Have you ever in your life given orders to the morning or sent the dawn to its post, telling it to grasp the earth by its edges and shake the wicked out of it, when it changes the earth to sealing clay and dyes it as a man dyes clothes; stealing the light from wicked men and breaking the arm raised to strike? --Job 38:2-15
It is a shattering answer. "This is my universe, Job, not yours. I made it, I know how to run it. I created the ethical imperative from which comes your hunger for fairness, and I damn well know how to enforce it. Don't try to tell me how to run my world."

It is a very tough answer, and at one level it is the only answer we are ever going to get. That God has a plan we are prepared to believe, but the designs of the plan are beyond our comprehension.

However, Yahweh gave another response to the question, and the name of that response was Jesus.
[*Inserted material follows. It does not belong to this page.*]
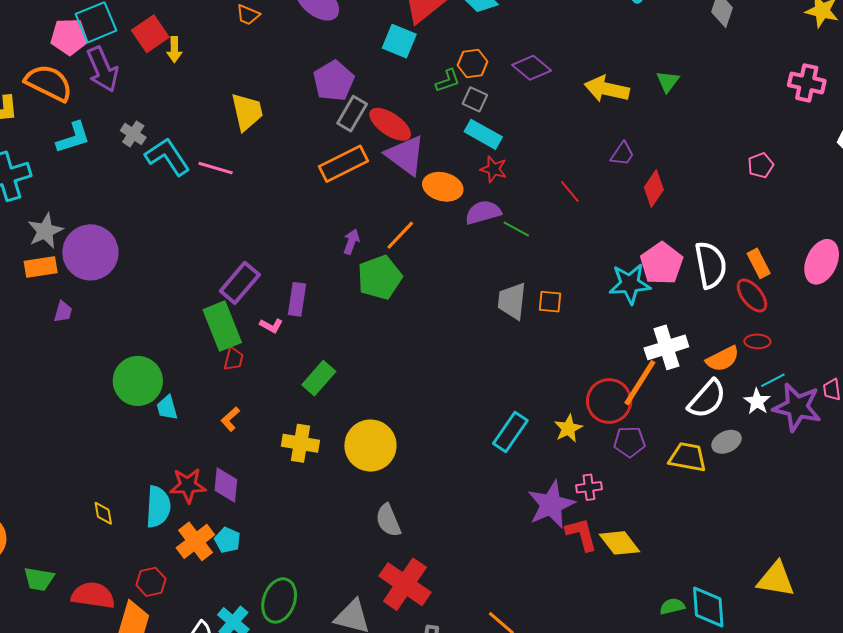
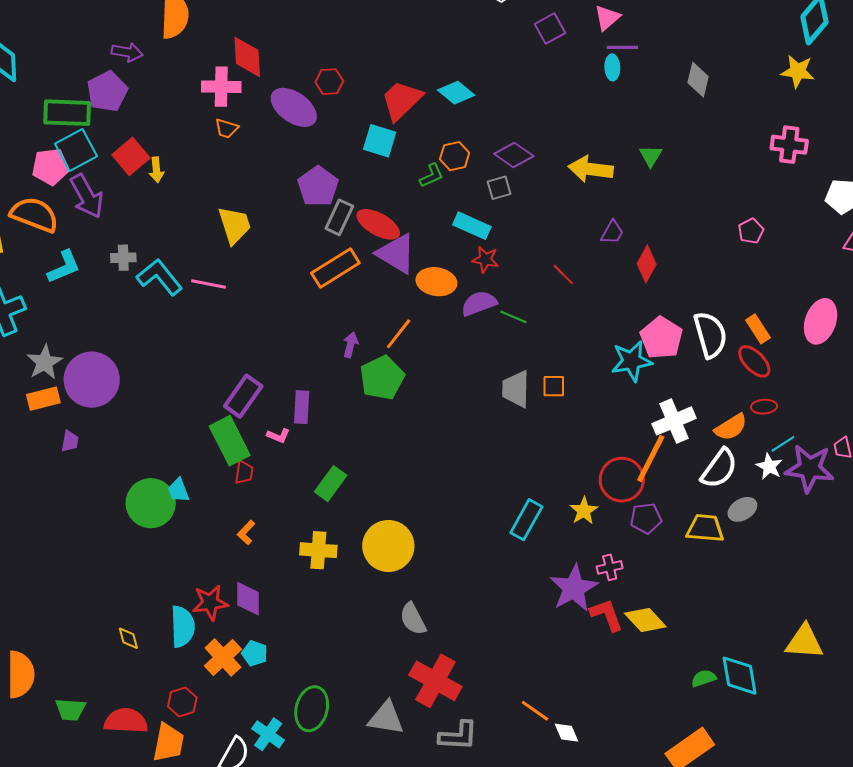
gray square: (475, 99) -> (499, 188), moved, turned -35
gray cross: (133, 134) -> (123, 258), turned -30
cyan trapezoid: (167, 408) -> (178, 490), moved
The followers of Jesus discovered justice in the Christ event. In the resurrection of Jesus, God proved himself a just and fair God. He had validated the claims made in his name by the good man who was his son. He did not permit the tomb to have domination over Jesus. Unfairness was put to rout, and the right balance of things was restored. The Christ event was an ethical experience, an experience of justice being rendered, of righteousness being exercised, of goodness being vindicated. The early Christian writers were filled with this sense of justification and vindication, and wrote with an exultation about God's judgment, which we who have been raised in the "day of wrath" tradition of the judging God cannot understand. We are afraid of God's fiery, judging wrath. Our predecessors seemed to rejoice in it. We are not sure that we are with the sheep instead of the goats. They seemed to have little doubt in the matter.

But they were closer to the Christ event and understood this aspect of it far better than we do. They experienced the judging God as a God of grace who revealed himself in Jesus. In the resurrection of Jesus the forces of evil were put to flight, and by God's grace we were united with Jesus. The judging God was the one who leaned over backward to forgive even before forgiveness was asked. Mercy and judgment were not in conflict; mercy had been extended to humankind, the forces of evil were being dispersed. Unfairness was driven from the earth, and with the coming of grace we were awarded fairness in superabundance. We were no longer in the position of Job who could complain about what was taken away from him; God had given us something so beyond our wildest fantasies that we had no complaints at all. We had already won everything.